Proseguendo il percorso sulle leggende e i personaggi mitici del sertão del Brasile, non potevamo tralasciare il piú curioso elfo tropicale, la cosiddetta Caipora. Di origine indigena – e chiamata anche Caipora do mato o piú semplicemente Caapora, cioé “abitante della foresta” – secondo alcune versioni del mito, si tratterebbe di una vera e propria entitá divina: un dio controllore e guardiano delle foreste.

Insomma siamo di fronte alla figura folclorica col compito di proteggere gli animali. Tuttavia l’influenza delle civiltá non indigene ha contribuito ad alterarne l’interpretazione; cosí non solo vi sono racconti che la designano come una creatura maligna, ma in alcune aree del Paese, il termine é ormai sinonimo di soggetto sfortunato e sventurato.

Oppure si dice «sta con la Caipora», per indicare chi attraversa una fase negativa, in cui tutto va storto. Attenti studi antropologici hanno rilavato, infatti, che le élite bianche del primo Novecento consideravano la Caipora una credenza barbara: un qualcosa che andava contro l’idea di industrializzazione e progresso, e che avrebbe danneggiato l’identitá nazionale in via di formazione.

Caipora

Secondo la versione dominante del mito, la Caipora é un’agilissima nanetta indigena che vaga quasi nuda nei boschi, con i capelli rossi e le orecchie a punta. C’é chi dice che il suo corpo sia stranamente rosso, o addirittura verde. Secondo invece diverse tradizioni, si tratterebbe di un ragazzino, o comunque un uomo di bassa statura: un mulatto o indigeno molto peloso, dai capelli rossi, e con i piedi girati all’indietro. Secondo altri addirittura camminerebbe su una gamba sola. Altre visioni – sí perché c’é ancora chi giura di vederla – riguarderebbero invece un uomo sopra un cinghiale, che impugna un bastone.

Quando avverte che qualche cacciatore sta entrando nella foresta, emette grida e ululati per spaventarli, o comunque confonderli: vuole proteggere gli animali e l’ambiente che li ospita, e interviene soprattutto nei fine settimana e durante le feste religiose.
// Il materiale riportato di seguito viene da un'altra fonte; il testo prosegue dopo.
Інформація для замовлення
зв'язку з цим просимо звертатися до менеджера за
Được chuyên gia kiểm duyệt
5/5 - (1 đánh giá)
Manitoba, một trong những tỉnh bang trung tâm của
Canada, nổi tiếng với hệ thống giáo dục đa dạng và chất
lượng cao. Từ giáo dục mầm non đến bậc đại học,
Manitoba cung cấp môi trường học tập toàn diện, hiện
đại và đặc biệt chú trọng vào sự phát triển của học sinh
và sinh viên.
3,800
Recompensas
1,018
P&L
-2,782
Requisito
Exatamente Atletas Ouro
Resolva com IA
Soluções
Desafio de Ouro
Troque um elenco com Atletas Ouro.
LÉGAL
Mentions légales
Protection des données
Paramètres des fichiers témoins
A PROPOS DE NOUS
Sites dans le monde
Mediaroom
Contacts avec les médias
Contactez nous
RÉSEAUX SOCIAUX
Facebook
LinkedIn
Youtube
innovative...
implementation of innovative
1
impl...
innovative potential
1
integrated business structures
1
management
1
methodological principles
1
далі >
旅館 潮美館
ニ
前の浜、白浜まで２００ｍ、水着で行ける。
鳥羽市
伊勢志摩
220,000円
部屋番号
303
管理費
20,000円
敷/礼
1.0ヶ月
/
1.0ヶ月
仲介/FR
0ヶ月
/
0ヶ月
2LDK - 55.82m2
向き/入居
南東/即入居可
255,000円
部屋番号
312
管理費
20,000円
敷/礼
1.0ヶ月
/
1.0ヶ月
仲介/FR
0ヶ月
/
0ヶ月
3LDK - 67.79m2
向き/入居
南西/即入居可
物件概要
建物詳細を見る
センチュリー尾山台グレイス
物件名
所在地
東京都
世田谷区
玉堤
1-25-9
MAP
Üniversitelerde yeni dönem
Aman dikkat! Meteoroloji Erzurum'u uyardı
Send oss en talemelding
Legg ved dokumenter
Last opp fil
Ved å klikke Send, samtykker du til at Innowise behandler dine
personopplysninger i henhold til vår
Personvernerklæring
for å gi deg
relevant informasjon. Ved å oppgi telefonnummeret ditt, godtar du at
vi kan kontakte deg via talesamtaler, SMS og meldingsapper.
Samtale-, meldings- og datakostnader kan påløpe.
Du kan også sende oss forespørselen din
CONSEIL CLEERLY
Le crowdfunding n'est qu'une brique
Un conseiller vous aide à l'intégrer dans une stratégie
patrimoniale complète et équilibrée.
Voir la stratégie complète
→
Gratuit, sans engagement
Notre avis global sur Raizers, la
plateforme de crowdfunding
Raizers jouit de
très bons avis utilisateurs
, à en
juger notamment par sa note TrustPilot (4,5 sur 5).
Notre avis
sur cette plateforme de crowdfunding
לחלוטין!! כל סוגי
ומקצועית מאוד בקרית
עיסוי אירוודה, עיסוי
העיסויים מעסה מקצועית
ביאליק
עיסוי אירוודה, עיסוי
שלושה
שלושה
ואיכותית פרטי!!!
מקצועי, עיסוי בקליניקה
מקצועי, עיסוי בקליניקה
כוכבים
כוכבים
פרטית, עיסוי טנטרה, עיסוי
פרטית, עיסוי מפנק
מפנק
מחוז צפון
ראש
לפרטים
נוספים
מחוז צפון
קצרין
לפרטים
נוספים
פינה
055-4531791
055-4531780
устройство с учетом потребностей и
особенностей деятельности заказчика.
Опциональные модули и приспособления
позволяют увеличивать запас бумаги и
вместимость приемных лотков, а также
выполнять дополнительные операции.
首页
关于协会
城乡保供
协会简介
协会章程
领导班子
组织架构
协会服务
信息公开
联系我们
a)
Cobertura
La sua difesa dell’ecosistema é contrassegnata dunque da continue trappole nei confronti dei cacciatori (e dei loro cani): crea strani rumori, li distrae, crea false piste, fino a farli smarrire nella foresta. E non manca chi la dipinge come un folletto cannibale, che mangia chiunque – uomini o animali – si arrischi a cacciare.
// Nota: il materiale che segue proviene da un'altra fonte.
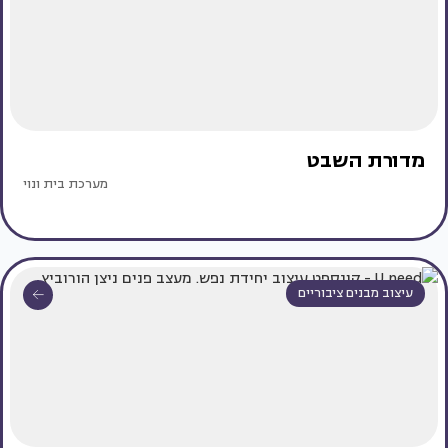
מדורת השבט
מערכת בית ונוי
עיצוב מבנים ציבוריים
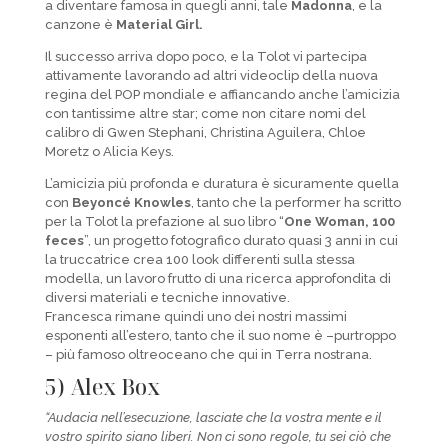
a diventare famosa in quegli anni, tale
Madonna
, e la
canzone è
Material Girl.
Il successo arriva dopo poco, e la Tolot vi partecipa
attivamente lavorando ad altri videoclip della nuova
regina del POP mondiale e affiancando anche l’amicizia
con tantissime altre star; come non citare nomi del
calibro di Gwen Stephani, Christina Aguilera, Chloe
Moretz o Alicia Keys.
L’amicizia più profonda e duratura è sicuramente quella
con
Beyoncé Knowles
, tanto che la performer ha scritto
per la Tolot la prefazione al suo libro “
One Woman, 100
feces
”, un progetto fotografico durato quasi 3 anni in cui
la truccatrice crea 100 look differenti sulla stessa
modella, un lavoro frutto di una ricerca approfondita di
diversi materiali e tecniche innovative.
Francesca rimane quindi uno dei nostri massimi
esponenti all’estero, tanto che il suo nome è –purtroppo
– più famoso oltreoceano che qui in Terra nostrana.
5) Alex Box
“Audacia nell’esecuzione, lasciate che la vostra mente e il
vostro spirito siano liberi. Non ci sono regole, tu sei ciò che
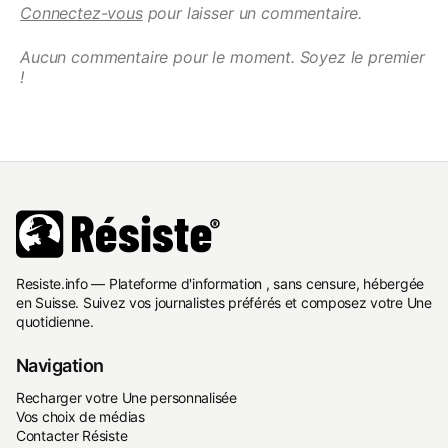
Connectez-vous
pour laisser un commentaire.
Aucun commentaire pour le moment. Soyez le premier
!
Resiste.info — Plateforme d'information , sans censure, hébergée
en Suisse. Suivez vos journalistes préférés et composez votre Une
quotidienne.
Navigation
Recharger votre Une personnalisée
Vos choix de médias
Contacter Résiste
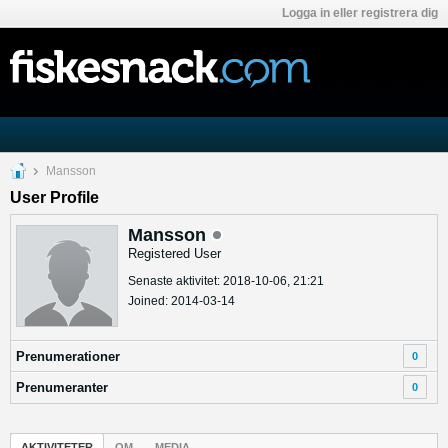
Logga in eller registrera dig
Mansson
User Profile
Mansson
Registered User
Senaste aktivitet: 2018-10-06, 21:21
Joined: 2014-03-14
Prenumerationer
0
Prenumeranter
0
AKTIVITETER
OM
MEDIA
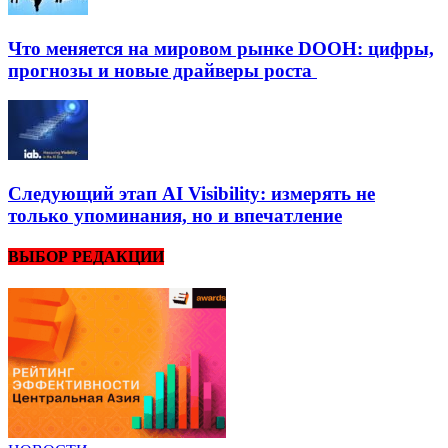
Что меняется на мировом рынке DOOH: цифры,
прогнозы и новые драйверы роста
Следующий этап AI Visibility: измерять не
только упоминания, но и впечатление
ВЫБОР РЕДАКЦИИ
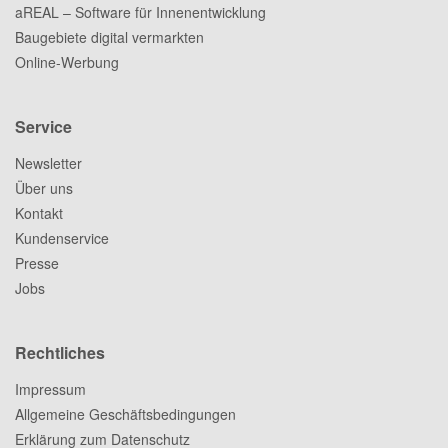
aREAL – Software für Innenentwicklung
Baugebiete digital vermarkten
Online-Werbung
Service
Newsletter
Über uns
Kontakt
Kundenservice
Presse
Jobs
Rechtliches
Impressum
Allgemeine Geschäftsbedingungen
Erklärung zum Datenschutz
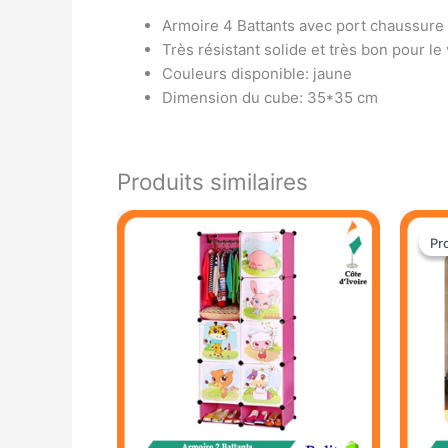
Armoire 4 Battants avec port chaussure
Très résistant solide et très bon pour l
Couleurs disponible: jaune
Dimension du cube: 35*35 cm
Produits similaires
Pr
Pr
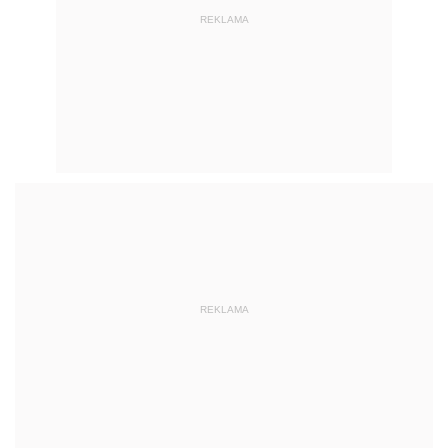
REKLAMA
REKLAMA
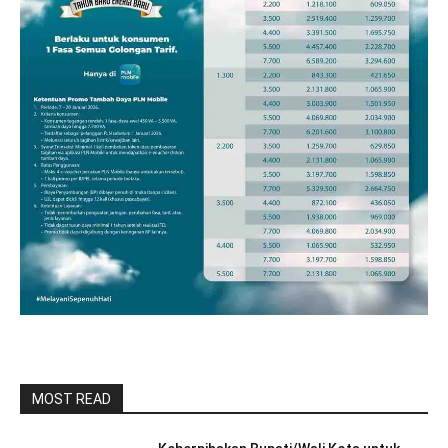
MOST READ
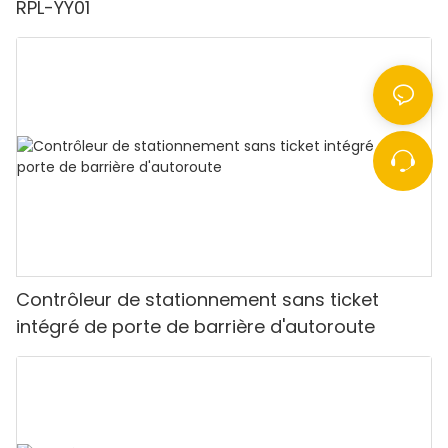
RPL-YY01
Contrôleur de stationnement sans ticket
intégré de porte de barrière d'autoroute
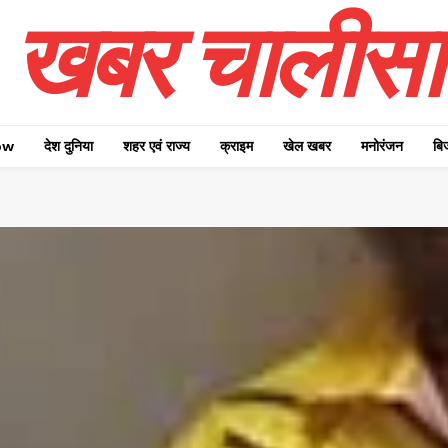
खबर चालीसा
ow
देश दुनिया
शहर एवं राज्य
क्राइम
खेल खबर
मनोरंजन
बि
Soprattutto peró sarebbe crudele contro chi caccia al di lá delle proprie necessitá, per frenare gli eccessivi appetiti degli umani verso il mondo animale. Questo gnomo equatoriale avrebbe anche il dono – o meglio il potere – di resuscitare gli animali, di dominarli e controllarli; quindi li spaventa per farli fuggire, se percepisce che puó capitar loro qualcosa di brutto. Tuttavia gli dei hanno il loro punto debole, e gli uomini – con la brama di cacciare – hanno ben presto capito quello della Caipora. L’elfo sertanejo fuma, cosicché i cacciatori, per evitare le sue trappole, nelle notti del giovedí sono soliti lascierle un po’ di tabacco – ma anche altri doni – vicino ai tronchi degli alberi.
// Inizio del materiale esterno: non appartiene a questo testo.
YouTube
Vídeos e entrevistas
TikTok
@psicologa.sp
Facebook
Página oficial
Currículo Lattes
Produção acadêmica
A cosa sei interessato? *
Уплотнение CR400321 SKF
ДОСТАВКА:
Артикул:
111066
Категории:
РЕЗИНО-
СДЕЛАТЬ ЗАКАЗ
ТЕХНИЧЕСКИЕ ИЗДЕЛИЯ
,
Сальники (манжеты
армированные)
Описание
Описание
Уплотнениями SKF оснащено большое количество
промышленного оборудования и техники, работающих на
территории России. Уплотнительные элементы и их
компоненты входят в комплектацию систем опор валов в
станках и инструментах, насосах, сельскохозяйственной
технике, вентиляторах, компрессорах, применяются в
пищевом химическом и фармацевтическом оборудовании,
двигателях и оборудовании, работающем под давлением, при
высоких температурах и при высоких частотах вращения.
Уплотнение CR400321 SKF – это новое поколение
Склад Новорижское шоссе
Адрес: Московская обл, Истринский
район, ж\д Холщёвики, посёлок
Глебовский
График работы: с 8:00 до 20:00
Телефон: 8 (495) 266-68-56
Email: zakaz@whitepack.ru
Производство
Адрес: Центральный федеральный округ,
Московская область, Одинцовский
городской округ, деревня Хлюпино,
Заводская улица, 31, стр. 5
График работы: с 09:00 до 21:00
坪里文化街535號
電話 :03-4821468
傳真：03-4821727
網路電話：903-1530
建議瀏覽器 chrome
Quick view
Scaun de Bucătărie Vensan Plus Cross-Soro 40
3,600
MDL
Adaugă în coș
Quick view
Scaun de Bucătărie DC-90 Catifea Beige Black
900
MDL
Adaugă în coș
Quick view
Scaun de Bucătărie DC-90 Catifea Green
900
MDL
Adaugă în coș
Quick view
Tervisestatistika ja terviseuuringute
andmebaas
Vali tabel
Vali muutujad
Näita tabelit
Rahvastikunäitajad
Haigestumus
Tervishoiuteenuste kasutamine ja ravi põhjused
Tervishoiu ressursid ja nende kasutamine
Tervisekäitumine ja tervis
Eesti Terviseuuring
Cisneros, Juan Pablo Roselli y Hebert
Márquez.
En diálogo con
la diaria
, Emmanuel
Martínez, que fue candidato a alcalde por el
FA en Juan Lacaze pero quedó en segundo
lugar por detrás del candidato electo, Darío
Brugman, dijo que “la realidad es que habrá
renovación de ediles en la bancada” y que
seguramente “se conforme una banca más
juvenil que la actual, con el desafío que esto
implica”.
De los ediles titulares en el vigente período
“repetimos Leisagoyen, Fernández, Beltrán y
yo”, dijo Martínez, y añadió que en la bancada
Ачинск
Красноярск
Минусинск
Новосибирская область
E’ necessario anche recitare la formula, «Prendi Caipora, lasciami andare tranquillo». La giornata di caccia sará cosí forse piú tranquilla, ma per evitari nuovi interventi del folletto, ci si dovrá guardar bene dall’uccidere femmine in attesa dei cuccioli. Le popolazioni indigene credevano e credono che l’entitá non sopporti la luce, cosí cercano di tenerla a distanza, portando con sé dei tizzoni ardenti.